Your output should be the entries below, exact in every detail.

Data to examine Block Start

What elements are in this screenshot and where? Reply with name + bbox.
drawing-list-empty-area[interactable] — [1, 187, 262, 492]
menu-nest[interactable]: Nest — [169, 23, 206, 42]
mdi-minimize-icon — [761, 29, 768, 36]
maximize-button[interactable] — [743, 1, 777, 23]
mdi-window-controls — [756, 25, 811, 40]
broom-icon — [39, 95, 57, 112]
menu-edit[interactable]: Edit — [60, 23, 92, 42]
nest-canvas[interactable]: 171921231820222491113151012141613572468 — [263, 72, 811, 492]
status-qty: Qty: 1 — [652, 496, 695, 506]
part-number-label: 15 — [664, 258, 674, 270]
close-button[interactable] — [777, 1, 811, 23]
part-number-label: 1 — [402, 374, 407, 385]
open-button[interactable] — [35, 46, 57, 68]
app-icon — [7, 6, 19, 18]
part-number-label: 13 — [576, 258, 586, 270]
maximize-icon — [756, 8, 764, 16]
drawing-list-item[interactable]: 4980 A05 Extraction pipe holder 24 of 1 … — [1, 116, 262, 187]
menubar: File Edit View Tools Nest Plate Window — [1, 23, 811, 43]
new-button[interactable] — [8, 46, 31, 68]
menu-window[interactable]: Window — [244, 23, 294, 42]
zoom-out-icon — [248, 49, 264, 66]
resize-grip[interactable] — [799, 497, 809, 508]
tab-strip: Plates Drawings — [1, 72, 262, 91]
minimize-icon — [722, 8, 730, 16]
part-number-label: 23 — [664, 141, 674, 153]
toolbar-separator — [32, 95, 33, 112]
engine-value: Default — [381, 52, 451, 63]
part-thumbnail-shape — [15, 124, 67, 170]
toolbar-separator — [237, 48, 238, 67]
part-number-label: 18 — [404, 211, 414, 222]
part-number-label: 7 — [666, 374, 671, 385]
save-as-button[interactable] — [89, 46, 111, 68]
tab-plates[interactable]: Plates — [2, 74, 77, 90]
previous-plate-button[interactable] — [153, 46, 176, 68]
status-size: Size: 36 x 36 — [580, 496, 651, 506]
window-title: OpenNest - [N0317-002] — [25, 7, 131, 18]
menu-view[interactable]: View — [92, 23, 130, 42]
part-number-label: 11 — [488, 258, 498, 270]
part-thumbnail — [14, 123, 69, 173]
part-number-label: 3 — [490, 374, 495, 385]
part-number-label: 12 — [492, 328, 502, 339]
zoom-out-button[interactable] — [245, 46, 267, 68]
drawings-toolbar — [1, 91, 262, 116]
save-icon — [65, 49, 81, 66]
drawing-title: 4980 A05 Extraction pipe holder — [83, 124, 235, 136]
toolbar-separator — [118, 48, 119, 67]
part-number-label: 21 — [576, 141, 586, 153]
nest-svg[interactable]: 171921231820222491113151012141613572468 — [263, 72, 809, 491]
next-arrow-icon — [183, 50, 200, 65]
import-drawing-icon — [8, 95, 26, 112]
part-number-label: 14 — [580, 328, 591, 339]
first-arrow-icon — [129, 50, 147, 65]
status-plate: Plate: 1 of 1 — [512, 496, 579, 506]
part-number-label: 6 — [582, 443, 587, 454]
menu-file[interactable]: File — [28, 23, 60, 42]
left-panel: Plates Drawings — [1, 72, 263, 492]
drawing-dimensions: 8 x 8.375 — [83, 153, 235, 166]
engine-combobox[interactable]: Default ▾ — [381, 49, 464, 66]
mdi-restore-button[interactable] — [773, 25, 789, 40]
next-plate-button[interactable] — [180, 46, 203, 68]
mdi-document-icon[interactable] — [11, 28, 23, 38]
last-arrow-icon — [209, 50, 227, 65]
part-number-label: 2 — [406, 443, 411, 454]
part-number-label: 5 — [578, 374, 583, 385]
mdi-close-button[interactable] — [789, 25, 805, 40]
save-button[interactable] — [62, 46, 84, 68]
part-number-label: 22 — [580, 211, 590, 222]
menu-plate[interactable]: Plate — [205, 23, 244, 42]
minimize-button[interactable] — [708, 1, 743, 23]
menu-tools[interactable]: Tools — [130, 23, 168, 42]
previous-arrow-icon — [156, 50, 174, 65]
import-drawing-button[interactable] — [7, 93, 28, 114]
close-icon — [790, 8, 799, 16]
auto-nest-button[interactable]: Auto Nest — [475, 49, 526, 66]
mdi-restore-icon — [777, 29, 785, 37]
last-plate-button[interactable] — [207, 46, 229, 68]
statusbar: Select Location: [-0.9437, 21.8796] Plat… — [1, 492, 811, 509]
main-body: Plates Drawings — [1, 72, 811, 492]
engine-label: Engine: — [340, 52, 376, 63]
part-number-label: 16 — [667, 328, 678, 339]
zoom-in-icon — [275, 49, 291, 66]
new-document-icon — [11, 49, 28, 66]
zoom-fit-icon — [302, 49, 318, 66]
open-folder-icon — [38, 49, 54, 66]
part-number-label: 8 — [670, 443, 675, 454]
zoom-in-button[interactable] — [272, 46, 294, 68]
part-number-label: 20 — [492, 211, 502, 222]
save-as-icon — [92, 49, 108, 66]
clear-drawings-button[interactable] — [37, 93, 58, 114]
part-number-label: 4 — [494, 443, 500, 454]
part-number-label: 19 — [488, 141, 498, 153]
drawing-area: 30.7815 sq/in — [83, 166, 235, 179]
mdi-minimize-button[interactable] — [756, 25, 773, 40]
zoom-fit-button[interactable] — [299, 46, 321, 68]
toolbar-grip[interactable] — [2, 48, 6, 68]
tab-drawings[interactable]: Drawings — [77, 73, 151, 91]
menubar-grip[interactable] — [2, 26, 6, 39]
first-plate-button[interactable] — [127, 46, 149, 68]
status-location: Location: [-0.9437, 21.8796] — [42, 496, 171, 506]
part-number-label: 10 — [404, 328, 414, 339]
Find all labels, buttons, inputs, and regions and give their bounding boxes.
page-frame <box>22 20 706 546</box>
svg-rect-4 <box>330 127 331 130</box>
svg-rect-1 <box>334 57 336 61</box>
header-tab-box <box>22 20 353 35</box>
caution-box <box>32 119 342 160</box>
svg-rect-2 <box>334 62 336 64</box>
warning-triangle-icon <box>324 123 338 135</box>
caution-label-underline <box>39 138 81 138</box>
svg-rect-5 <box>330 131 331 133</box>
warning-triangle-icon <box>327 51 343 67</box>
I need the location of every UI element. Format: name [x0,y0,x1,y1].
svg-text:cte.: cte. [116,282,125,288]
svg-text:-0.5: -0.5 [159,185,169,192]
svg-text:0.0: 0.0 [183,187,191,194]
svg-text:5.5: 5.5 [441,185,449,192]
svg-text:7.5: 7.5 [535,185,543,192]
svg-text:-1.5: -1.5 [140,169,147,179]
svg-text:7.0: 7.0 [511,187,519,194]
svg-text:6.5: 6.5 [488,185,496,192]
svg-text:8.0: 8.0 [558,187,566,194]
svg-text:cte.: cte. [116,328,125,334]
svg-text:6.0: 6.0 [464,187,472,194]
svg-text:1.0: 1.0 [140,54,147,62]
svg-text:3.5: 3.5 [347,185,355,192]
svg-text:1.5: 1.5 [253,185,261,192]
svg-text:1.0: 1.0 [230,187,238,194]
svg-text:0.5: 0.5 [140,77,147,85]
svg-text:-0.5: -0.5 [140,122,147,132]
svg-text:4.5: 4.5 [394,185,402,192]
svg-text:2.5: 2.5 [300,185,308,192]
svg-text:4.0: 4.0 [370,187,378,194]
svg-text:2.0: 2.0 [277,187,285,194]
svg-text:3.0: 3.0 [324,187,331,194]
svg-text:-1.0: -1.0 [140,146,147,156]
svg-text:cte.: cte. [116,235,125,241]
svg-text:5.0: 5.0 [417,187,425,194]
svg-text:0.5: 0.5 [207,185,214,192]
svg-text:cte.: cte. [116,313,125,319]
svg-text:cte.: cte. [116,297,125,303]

Data to examine Block End

- **Task output**:
What elements are in this screenshot and where? Reply with name + bbox.
drawing-list-empty-area[interactable] — [1, 187, 262, 492]
menu-nest[interactable]: Nest — [169, 23, 206, 42]
mdi-minimize-icon — [761, 29, 768, 36]
maximize-button[interactable] — [743, 1, 777, 23]
mdi-window-controls — [756, 25, 811, 40]
broom-icon — [39, 95, 57, 112]
menu-edit[interactable]: Edit — [60, 23, 92, 42]
nest-canvas[interactable]: 171921231820222491113151012141613572468 — [263, 72, 811, 492]
status-qty: Qty: 1 — [652, 496, 695, 506]
part-number-label: 15 — [664, 258, 674, 270]
close-button[interactable] — [777, 1, 811, 23]
part-number-label: 1 — [402, 374, 407, 385]
open-button[interactable] — [35, 46, 57, 68]
app-icon — [7, 6, 19, 18]
part-number-label: 13 — [576, 258, 586, 270]
maximize-icon — [756, 8, 764, 16]
drawing-list-item[interactable]: 4980 A05 Extraction pipe holder 24 of 1 … — [1, 116, 262, 187]
menubar: File Edit View Tools Nest Plate Window — [1, 23, 811, 43]
new-button[interactable] — [8, 46, 31, 68]
menu-window[interactable]: Window — [244, 23, 294, 42]
zoom-out-icon — [248, 49, 264, 66]
resize-grip[interactable] — [799, 497, 809, 508]
tab-strip: Plates Drawings — [1, 72, 262, 91]
minimize-icon — [722, 8, 730, 16]
part-number-label: 23 — [664, 141, 674, 153]
toolbar-separator — [32, 95, 33, 112]
engine-value: Default — [381, 52, 451, 63]
part-thumbnail-shape — [15, 124, 67, 170]
toolbar-separator — [237, 48, 238, 67]
part-number-label: 18 — [404, 211, 414, 222]
part-number-label: 7 — [666, 374, 671, 385]
save-as-button[interactable] — [89, 46, 111, 68]
tab-plates[interactable]: Plates — [2, 74, 77, 90]
previous-plate-button[interactable] — [153, 46, 176, 68]
status-size: Size: 36 x 36 — [580, 496, 651, 506]
window-title: OpenNest - [N0317-002] — [25, 7, 131, 18]
menu-view[interactable]: View — [92, 23, 130, 42]
part-number-label: 11 — [488, 258, 498, 270]
part-thumbnail — [14, 123, 69, 173]
part-number-label: 3 — [490, 374, 495, 385]
part-number-label: 12 — [492, 328, 502, 339]
zoom-out-button[interactable] — [245, 46, 267, 68]
drawings-toolbar — [1, 91, 262, 116]
save-icon — [65, 49, 81, 66]
drawing-title: 4980 A05 Extraction pipe holder — [83, 124, 235, 136]
toolbar-separator — [118, 48, 119, 67]
part-number-label: 21 — [576, 141, 586, 153]
nest-svg[interactable]: 171921231820222491113151012141613572468 — [263, 72, 809, 491]
next-arrow-icon — [183, 50, 200, 65]
import-drawing-icon — [8, 95, 26, 112]
part-number-label: 14 — [580, 328, 591, 339]
first-arrow-icon — [129, 50, 147, 65]
status-plate: Plate: 1 of 1 — [512, 496, 579, 506]
part-number-label: 6 — [582, 443, 587, 454]
menu-file[interactable]: File — [28, 23, 60, 42]
left-panel: Plates Drawings — [1, 72, 263, 492]
drawing-dimensions: 8 x 8.375 — [83, 153, 235, 166]
engine-combobox[interactable]: Default ▾ — [381, 49, 464, 66]
mdi-restore-button[interactable] — [773, 25, 789, 40]
next-plate-button[interactable] — [180, 46, 203, 68]
mdi-document-icon[interactable] — [11, 28, 23, 38]
last-arrow-icon — [209, 50, 227, 65]
part-number-label: 2 — [406, 443, 411, 454]
part-number-label: 5 — [578, 374, 583, 385]
mdi-close-button[interactable] — [789, 25, 805, 40]
save-button[interactable] — [62, 46, 84, 68]
part-number-label: 22 — [580, 211, 590, 222]
menu-plate[interactable]: Plate — [205, 23, 244, 42]
minimize-button[interactable] — [708, 1, 743, 23]
menu-tools[interactable]: Tools — [130, 23, 168, 42]
previous-arrow-icon — [156, 50, 174, 65]
import-drawing-button[interactable] — [7, 93, 28, 114]
close-icon — [790, 8, 799, 16]
auto-nest-button[interactable]: Auto Nest — [475, 49, 526, 66]
mdi-restore-icon — [777, 29, 785, 37]
last-plate-button[interactable] — [207, 46, 229, 68]
statusbar: Select Location: [-0.9437, 21.8796] Plat… — [1, 492, 811, 509]
main-body: Plates Drawings — [1, 72, 811, 492]
engine-label: Engine: — [340, 52, 376, 63]
part-number-label: 16 — [667, 328, 678, 339]
zoom-in-icon — [275, 49, 291, 66]
new-document-icon — [11, 49, 28, 66]
zoom-fit-icon — [302, 49, 318, 66]
open-folder-icon — [38, 49, 54, 66]
part-number-label: 8 — [670, 443, 675, 454]
zoom-in-button[interactable] — [272, 46, 294, 68]
part-number-label: 20 — [492, 211, 502, 222]
save-as-icon — [92, 49, 108, 66]
clear-drawings-button[interactable] — [37, 93, 58, 114]
part-number-label: 4 — [494, 443, 500, 454]
part-number-label: 19 — [488, 141, 498, 153]
drawing-area: 30.7815 sq/in — [83, 166, 235, 179]
mdi-minimize-button[interactable] — [756, 25, 773, 40]
zoom-fit-button[interactable] — [299, 46, 321, 68]
toolbar-grip[interactable] — [2, 48, 6, 68]
tab-drawings[interactable]: Drawings — [77, 73, 151, 91]
menubar-grip[interactable] — [2, 26, 6, 39]
first-plate-button[interactable] — [127, 46, 149, 68]
status-location: Location: [-0.9437, 21.8796] — [42, 496, 171, 506]
part-number-label: 10 — [404, 328, 414, 339]
Find all labels, buttons, inputs, and regions and give their bounding boxes.
page-frame <box>22 20 706 546</box>
svg-rect-4 <box>330 127 331 130</box>
svg-rect-1 <box>334 57 336 61</box>
header-tab-box <box>22 20 353 35</box>
caution-box <box>32 119 342 160</box>
svg-rect-2 <box>334 62 336 64</box>
warning-triangle-icon <box>324 123 338 135</box>
caution-label-underline <box>39 138 81 138</box>
svg-rect-5 <box>330 131 331 133</box>
warning-triangle-icon <box>327 51 343 67</box>
I need the location of every UI element. Format: name [x0,y0,x1,y1].
svg-text:cte.: cte. [116,282,125,288]
svg-text:-0.5: -0.5 [159,185,169,192]
svg-text:0.0: 0.0 [183,187,191,194]
svg-text:5.5: 5.5 [441,185,449,192]
svg-text:7.5: 7.5 [535,185,543,192]
svg-text:-1.5: -1.5 [140,169,147,179]
svg-text:7.0: 7.0 [511,187,519,194]
svg-text:6.5: 6.5 [488,185,496,192]
svg-text:8.0: 8.0 [558,187,566,194]
svg-text:cte.: cte. [116,328,125,334]
svg-text:6.0: 6.0 [464,187,472,194]
svg-text:1.0: 1.0 [140,54,147,62]
svg-text:3.5: 3.5 [347,185,355,192]
svg-text:1.5: 1.5 [253,185,261,192]
svg-text:1.0: 1.0 [230,187,238,194]
svg-text:0.5: 0.5 [140,77,147,85]
svg-text:-0.5: -0.5 [140,122,147,132]
svg-text:4.5: 4.5 [394,185,402,192]
svg-text:2.5: 2.5 [300,185,308,192]
svg-text:4.0: 4.0 [370,187,378,194]
svg-text:2.0: 2.0 [277,187,285,194]
svg-text:3.0: 3.0 [324,187,331,194]
svg-text:-1.0: -1.0 [140,146,147,156]
svg-text:cte.: cte. [116,235,125,241]
svg-text:5.0: 5.0 [417,187,425,194]
svg-text:0.5: 0.5 [207,185,214,192]
svg-text:cte.: cte. [116,313,125,319]
svg-text:cte.: cte. [116,297,125,303]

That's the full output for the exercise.